Search this blog

Pages

Showing posts with label compassion. Show all posts
Showing posts with label compassion. Show all posts

Monday, September 7, 2020

Anyone who has—Some thoughts on Matthew 13

 “Anyone who has will be given more

and will have more than enough; but

anyone who has not will be deprived

of even what he has.”  --Matthew 13:12

 

Huh?

What on earth is Jesus talking about? And why would He say something that sounds so unfair?  The Gospel message is supposed to be a message of sharing and compassion. If someone is in need, we are supposed to go to them and share what we have with them.  I thought!

 

But here is Mr. Nice-guy-Turn-the-other-cheek-Do-unto-others, saying something that sounds a lot like: Tough luck!

 

This verse is a stumbling block for me. It is something that has always troubled me.  I am one of those Christians who desperately want everything to be “fair” and gentle; I want a yoke that is easy and a burden that is light!  And this doesn’t fit into that vision of Jesus the love-child and erstwhile hippy/peacenik, sandal wearing vegetarian, commune living carpenter.  My childhood vision of Jesus was probably as much shaped by Super-friends and The Archies as it was by church, scripture & random episodes of Davey and Goliath; more Godspell  than Gospel, if you know what I mean.  I come from a spiritual school of simplicity and the obvious.  Guitar masses, tambourines and agape feasts with broken baguettes passed from person to person at the end of a teen-life retreat. Lots of Cat Stevens music intermingled with our hymns.

 

And so, the idea of Jesus ever saying anything that sounds unfair just feels wrong; un-Christian, even.  And yet, there it is, right there in the Gospel. And not just in Matthew but also Mark (4:25) & Luke (8:18).  So, what on earth is Jesus telling us?

 

One of the first things I think we need to do when a teaching makes us uncomfortable is look to our discomfort.  Why does this teaching trouble us? Where is it challenging us? What is it asking of us that we are hesitant to give?  What are we holding back?

 

For me, this teaching stings particularly when it talks of taking away even “what little they have.”  Too often I can find myself thinking like this; pondering what little I have left. What little time left –I’m 60 now—what little energy, years left to me: to finish my novel, deliver an address to the UN, win the Pulitzer prize and/or a MacArthur Grant… Or even to finish streaming Midsomer Murders! (How many darned seasons are there?)  Sometimes, when I feel this way, disheartened and self-pitying, I find myself growing resentful, my heart hardening as I ponder all I have sacrificed or given up or never experienced. The many dishes I have washed, and floors I have swept, the diapers I changed, the date nights when I got the kids to bed, the house quieted, lit a candle, poured some wine and prepared a little plate of brie and crackers, only to find my wife asleep on the couch.  In my disappointment, I see not her exhaustion, the work she has done, the burden she has borne and the rest she so desperately needs, only my own wants and needs not being met, the resentful embittering sense of what little I have growing inside me.

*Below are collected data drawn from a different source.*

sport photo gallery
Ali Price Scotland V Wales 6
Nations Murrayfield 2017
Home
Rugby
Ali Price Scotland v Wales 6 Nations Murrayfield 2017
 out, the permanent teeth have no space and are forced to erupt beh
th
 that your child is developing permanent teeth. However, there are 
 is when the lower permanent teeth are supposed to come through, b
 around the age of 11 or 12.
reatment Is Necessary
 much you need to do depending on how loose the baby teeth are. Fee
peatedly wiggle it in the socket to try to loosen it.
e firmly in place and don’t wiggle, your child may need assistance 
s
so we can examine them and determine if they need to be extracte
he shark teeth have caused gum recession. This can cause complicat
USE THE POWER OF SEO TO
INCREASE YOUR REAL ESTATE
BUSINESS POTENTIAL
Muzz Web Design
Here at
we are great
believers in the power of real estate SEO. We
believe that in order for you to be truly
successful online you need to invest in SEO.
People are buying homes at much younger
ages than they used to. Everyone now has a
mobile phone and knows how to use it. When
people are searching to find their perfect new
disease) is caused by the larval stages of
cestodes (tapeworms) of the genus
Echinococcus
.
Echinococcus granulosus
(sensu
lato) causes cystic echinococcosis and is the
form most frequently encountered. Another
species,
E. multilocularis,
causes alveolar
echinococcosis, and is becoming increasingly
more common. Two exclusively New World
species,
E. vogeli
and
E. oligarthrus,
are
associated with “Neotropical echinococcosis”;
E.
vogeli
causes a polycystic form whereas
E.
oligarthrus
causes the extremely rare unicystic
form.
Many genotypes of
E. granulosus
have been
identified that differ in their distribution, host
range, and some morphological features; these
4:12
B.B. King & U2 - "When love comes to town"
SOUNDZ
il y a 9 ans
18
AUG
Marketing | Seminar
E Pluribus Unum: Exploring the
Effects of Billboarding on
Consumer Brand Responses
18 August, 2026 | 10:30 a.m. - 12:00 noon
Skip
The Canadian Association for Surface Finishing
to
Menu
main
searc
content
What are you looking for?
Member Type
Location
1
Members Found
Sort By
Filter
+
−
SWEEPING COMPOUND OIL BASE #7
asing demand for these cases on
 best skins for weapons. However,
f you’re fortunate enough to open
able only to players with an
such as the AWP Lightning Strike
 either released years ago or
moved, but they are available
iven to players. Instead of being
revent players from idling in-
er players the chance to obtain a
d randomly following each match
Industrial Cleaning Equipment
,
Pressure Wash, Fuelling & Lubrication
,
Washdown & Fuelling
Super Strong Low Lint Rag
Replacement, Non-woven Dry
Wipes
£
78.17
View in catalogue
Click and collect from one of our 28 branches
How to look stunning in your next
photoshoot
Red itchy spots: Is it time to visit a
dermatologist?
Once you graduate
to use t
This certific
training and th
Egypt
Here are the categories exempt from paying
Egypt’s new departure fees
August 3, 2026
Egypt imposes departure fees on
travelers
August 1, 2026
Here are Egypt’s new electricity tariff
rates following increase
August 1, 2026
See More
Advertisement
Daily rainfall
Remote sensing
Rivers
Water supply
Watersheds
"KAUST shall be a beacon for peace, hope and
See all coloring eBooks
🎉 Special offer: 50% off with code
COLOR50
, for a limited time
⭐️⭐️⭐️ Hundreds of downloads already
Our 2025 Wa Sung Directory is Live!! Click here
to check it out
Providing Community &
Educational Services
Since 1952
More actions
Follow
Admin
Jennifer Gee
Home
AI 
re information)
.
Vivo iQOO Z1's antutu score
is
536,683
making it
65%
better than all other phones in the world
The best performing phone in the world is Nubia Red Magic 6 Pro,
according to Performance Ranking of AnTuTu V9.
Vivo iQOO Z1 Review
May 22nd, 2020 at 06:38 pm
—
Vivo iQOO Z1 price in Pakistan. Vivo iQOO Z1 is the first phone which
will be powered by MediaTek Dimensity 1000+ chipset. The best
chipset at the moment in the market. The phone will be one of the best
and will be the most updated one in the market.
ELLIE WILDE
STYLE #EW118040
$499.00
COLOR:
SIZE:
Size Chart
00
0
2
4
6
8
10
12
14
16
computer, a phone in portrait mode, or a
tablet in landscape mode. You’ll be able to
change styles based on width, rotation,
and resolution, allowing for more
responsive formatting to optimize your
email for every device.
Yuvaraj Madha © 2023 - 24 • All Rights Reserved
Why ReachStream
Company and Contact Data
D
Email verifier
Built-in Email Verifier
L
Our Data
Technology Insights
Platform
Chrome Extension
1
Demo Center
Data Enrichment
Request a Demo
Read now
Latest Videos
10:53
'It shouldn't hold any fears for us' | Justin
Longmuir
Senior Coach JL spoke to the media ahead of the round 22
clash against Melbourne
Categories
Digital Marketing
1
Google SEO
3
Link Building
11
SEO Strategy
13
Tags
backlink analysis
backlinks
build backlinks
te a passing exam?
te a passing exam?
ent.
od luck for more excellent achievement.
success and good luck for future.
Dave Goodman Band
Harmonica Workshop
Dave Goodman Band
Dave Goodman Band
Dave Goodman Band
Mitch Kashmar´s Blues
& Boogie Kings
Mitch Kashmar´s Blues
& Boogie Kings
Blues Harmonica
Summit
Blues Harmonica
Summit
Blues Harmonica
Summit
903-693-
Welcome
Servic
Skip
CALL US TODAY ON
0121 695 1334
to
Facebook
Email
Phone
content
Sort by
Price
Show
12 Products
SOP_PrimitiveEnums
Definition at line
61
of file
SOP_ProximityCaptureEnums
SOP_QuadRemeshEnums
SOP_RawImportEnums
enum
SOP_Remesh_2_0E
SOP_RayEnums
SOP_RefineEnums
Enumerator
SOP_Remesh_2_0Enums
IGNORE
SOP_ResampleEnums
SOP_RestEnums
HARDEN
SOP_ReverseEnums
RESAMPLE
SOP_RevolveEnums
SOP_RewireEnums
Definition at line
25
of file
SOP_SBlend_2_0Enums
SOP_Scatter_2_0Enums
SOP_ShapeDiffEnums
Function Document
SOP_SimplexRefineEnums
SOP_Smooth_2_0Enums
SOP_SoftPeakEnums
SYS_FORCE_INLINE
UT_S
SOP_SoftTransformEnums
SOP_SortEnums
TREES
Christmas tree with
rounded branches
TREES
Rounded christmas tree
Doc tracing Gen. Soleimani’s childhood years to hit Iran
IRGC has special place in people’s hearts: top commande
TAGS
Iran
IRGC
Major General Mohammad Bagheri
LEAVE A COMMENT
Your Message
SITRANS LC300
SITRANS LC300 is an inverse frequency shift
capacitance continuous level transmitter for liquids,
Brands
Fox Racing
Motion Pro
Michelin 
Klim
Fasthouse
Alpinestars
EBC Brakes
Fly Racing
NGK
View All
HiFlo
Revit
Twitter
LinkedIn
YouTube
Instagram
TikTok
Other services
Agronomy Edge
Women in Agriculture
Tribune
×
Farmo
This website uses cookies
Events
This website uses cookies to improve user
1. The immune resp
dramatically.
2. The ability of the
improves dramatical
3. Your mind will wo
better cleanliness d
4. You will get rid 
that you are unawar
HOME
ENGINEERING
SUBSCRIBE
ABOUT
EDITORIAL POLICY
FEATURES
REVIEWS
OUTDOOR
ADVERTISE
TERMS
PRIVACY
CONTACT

And I want to scream out—like a little child—Not fair! I want to cry out to God: This isn’t fair! You can’t do this.

 

And I think that is the problem, my problem with this reading, this teaching. I am looking for the wrong thing.  I am looking for fairness.  And God is offering me abundance. 

 

Pondering this reading for a few days now, it occurs to me that it may actually be a teaching about attitude. How do you look at the world? How do you see life? And a phrase occurred to me: imaginative abundance.  Do you have an imagination of abundance or of meagerness? Do you look at the world, at your life, and see the abundance of gifts you have received? Or do you look at the world see only what you lack, where you have been slighted or ignored, what little you have received?  This ability (or willingness) to see all that you have been given: life, family, friends, sunshine, rain, abilities or talents, laughter and tears, as gift, as grace it brings comfort and it consoles us.  It is itself a sense of abundance. Of more… and in some way it multiplies everything we have. It gives us more. 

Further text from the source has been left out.